_Information shown_
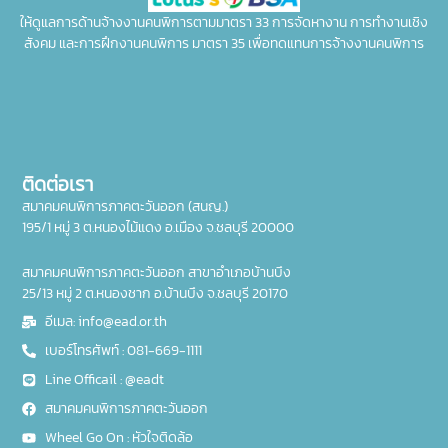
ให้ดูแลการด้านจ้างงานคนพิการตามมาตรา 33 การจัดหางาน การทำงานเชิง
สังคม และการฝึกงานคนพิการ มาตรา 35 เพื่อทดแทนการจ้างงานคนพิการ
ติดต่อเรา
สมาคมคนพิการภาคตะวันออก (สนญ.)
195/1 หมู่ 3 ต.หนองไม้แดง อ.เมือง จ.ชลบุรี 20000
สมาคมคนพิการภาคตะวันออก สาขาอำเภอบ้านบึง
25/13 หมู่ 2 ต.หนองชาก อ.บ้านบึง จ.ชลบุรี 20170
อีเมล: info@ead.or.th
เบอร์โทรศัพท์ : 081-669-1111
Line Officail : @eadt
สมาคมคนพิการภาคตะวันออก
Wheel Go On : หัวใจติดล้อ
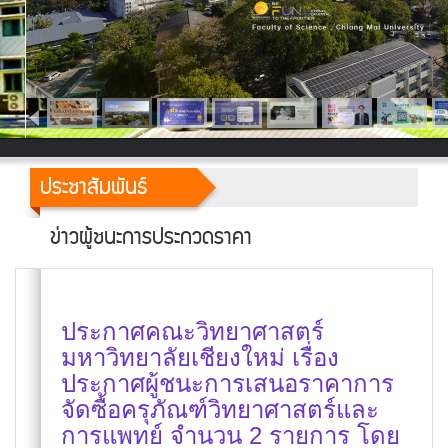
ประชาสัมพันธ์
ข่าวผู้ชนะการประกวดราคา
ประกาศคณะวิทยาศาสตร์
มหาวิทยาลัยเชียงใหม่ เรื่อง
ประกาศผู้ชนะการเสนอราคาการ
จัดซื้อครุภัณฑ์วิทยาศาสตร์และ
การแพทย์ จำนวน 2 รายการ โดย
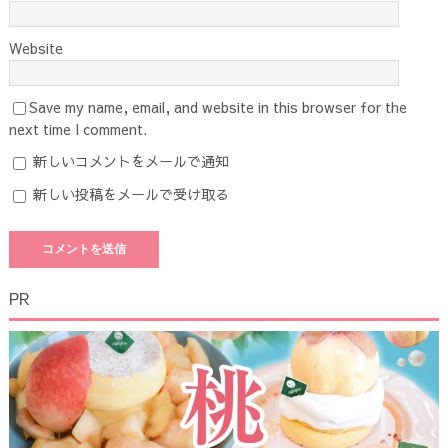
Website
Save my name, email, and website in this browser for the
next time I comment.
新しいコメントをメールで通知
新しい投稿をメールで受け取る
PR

_Task_
Pictures stay out; reproduce exactly the lines from the one containing "195/1 หมู่ 3" through the last line of the listing, both included.

_Written response_
195/1 หมู่ 3 ต.หนองไม้แดง อ.เมือง จ.ชลบุรี 20000
สมาคมคนพิการภาคตะวันออก สาขาอำเภอบ้านบึง
25/13 หมู่ 2 ต.หนองชาก อ.บ้านบึง จ.ชลบุรี 20170
อีเมล: info@ead.or.th
เบอร์โทรศัพท์ : 081-669-1111
Line Officail : @eadt
สมาคมคนพิการภาคตะวันออก
Wheel Go On : หัวใจติดล้อ
ประชาสัมพันธ์
ข่าวผู้ชนะการประกวดราคา
ประกาศคณะวิทยาศาสตร์
มหาวิทยาลัยเชียงใหม่ เรื่อง
ประกาศผู้ชนะการเสนอราคาการ
จัดซื้อครุภัณฑ์วิทยาศาสตร์และ
การแพทย์ จำนวน 2 รายการ โดย
Website
Save my name, email, and website in this browser for the
next time I comment.
新しいコメントをメールで通知
新しい投稿をメールで受け取る
PR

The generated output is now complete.